[INPUT FOR THIS TASK — start]

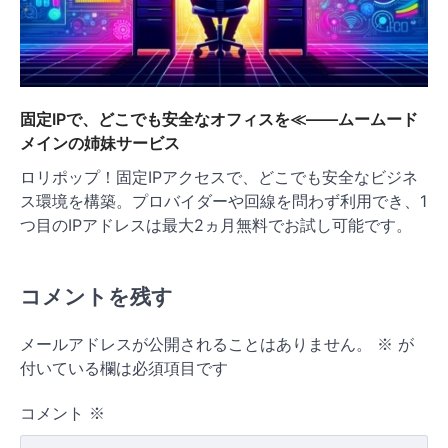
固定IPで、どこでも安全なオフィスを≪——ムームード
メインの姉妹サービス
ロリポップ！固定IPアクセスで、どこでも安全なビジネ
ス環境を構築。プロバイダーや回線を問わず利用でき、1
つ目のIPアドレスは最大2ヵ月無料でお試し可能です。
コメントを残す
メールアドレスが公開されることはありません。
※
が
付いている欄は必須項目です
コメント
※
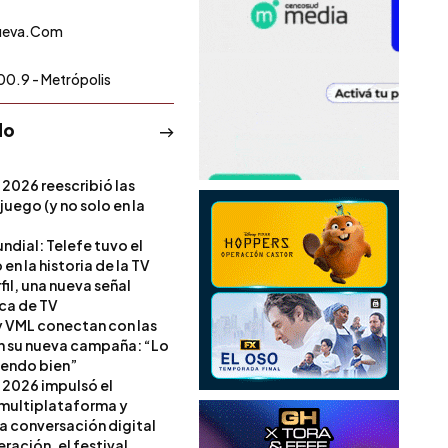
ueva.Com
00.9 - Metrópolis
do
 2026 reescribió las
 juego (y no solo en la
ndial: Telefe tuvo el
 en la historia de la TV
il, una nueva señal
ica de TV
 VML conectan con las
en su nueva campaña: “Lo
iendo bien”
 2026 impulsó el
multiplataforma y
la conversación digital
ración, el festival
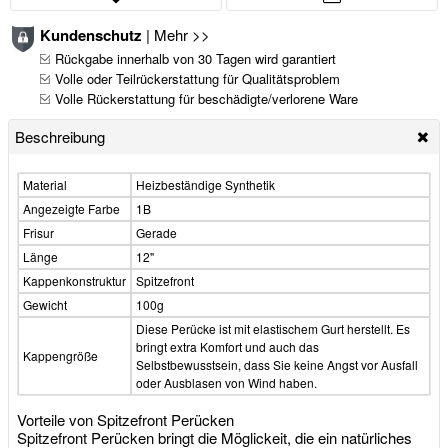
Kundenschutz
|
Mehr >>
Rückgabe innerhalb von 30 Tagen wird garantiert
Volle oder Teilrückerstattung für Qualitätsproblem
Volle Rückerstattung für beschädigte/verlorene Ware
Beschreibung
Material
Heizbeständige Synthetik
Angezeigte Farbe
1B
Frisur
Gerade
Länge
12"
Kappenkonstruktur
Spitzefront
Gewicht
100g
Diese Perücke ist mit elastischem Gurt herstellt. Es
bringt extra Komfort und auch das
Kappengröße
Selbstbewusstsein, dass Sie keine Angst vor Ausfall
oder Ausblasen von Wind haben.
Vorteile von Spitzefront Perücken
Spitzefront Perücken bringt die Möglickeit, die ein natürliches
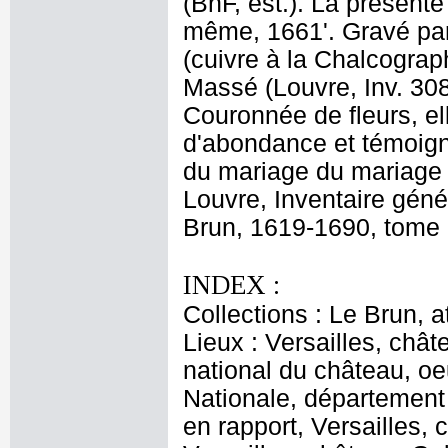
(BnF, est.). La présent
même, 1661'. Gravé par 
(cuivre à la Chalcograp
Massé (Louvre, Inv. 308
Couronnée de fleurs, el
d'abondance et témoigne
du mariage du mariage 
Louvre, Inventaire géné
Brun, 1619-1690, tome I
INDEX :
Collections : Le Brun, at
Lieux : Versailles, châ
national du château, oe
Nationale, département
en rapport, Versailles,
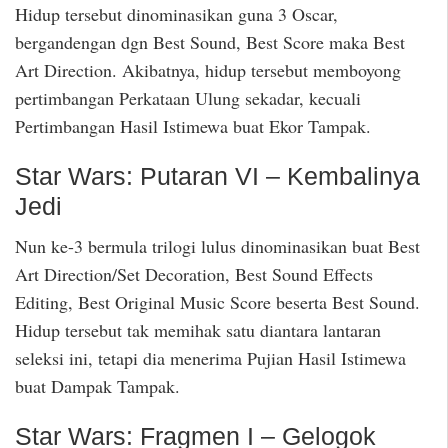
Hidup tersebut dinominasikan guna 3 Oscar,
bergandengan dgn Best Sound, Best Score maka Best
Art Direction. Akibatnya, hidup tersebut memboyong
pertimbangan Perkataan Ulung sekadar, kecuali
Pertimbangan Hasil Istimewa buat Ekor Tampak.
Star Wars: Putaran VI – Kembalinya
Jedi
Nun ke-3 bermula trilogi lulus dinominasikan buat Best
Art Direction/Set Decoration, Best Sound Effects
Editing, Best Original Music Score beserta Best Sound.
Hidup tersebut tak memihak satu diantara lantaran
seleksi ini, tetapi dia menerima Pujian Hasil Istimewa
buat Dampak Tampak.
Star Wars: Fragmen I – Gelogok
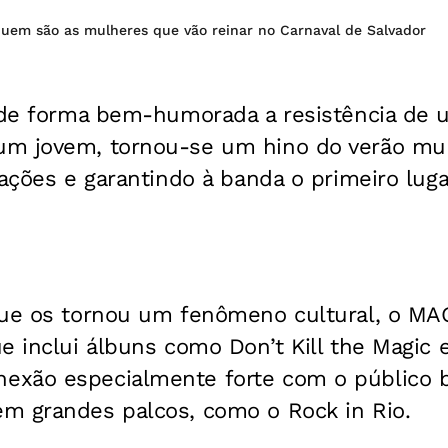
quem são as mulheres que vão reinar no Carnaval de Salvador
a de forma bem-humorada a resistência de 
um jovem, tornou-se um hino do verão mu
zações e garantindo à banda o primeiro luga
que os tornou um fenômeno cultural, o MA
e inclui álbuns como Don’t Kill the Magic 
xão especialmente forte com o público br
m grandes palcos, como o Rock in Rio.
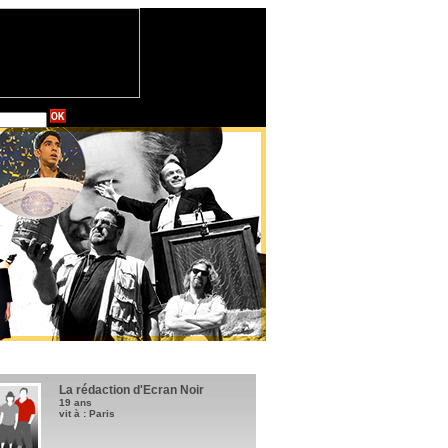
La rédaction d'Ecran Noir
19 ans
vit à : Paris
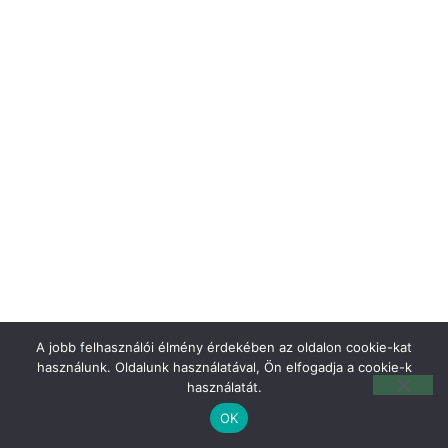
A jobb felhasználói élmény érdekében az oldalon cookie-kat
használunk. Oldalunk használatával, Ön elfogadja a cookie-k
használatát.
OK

[INPUT FOR THIS TASK — finish]

- [EXERCISE] The output is the stretch above from the line with "メールアドレスが公開されることはありません。" through the line with "zações e garantindo à banda o primeiro luga", copied word for word with both ends kept and every picture dropped.

- [RESULT FOR THIS EXERCISE]
メールアドレスが公開されることはありません。
※
が
付いている欄は必須項目です
コメント
※
ueva.Com
00.9 - Metrópolis
do
 2026 reescribió las
 juego (y no solo en la
ndial: Telefe tuvo el
 en la historia de la TV
il, una nueva señal
ica de TV
 VML conectan con las
en su nueva campaña: “Lo
iendo bien”
 2026 impulsó el
multiplataforma y
la conversación digital
ración, el festival
Kundenschutz
|
Mehr >>
Rückgabe innerhalb von 30 Tagen wird garantiert
Volle oder Teilrückerstattung für Qualitätsproblem
Volle Rückerstattung für beschädigte/verlorene Ware
Beschreibung
Material
Heizbeständige Synthetik
Angezeigte Farbe
1B
Frisur
Gerade
Länge
12"
Kappenkonstruktur
Spitzefront
Gewicht
100g
Diese Perücke ist mit elastischem Gurt herstellt. Es
bringt extra Komfort und auch das
Kappengröße
Selbstbewusstsein, dass Sie keine Angst vor Ausfall
oder Ausblasen von Wind haben.
Vorteile von Spitzefront Perücken
Spitzefront Perücken bringt die Möglickeit, die ein natürliches
(BnF, est.). La présent
même, 1661'. Gravé par 
(cuivre à la Chalcograp
Massé (Louvre, Inv. 308
Couronnée de fleurs, el
d'abondance et témoigne
du mariage du mariage 
Louvre, Inventaire géné
Brun, 1619-1690, tome I
INDEX :
Collections : Le Brun, at
Lieux : Versailles, châ
national du château, oe
Nationale, département
en rapport, Versailles,
Hidup tersebut dinominasikan guna 3 Oscar,
bergandengan dgn Best Sound, Best Score maka Best
Art Direction. Akibatnya, hidup tersebut memboyong
pertimbangan Perkataan Ulung sekadar, kecuali
Pertimbangan Hasil Istimewa buat Ekor Tampak.
Star Wars: Putaran VI – Kembalinya
Jedi
Nun ke-3 bermula trilogi lulus dinominasikan buat Best
Art Direction/Set Decoration, Best Sound Effects
Editing, Best Original Music Score beserta Best Sound.
Hidup tersebut tak memihak satu diantara lantaran
seleksi ini, tetapi dia menerima Pujian Hasil Istimewa
buat Dampak Tampak.
Star Wars: Fragmen I – Gelogok
quem são as mulheres que vão reinar no Carnaval de Salvador
a de forma bem-humorada a resistência de 
um jovem, tornou-se um hino do verão mu
zações e garantindo à banda o primeiro luga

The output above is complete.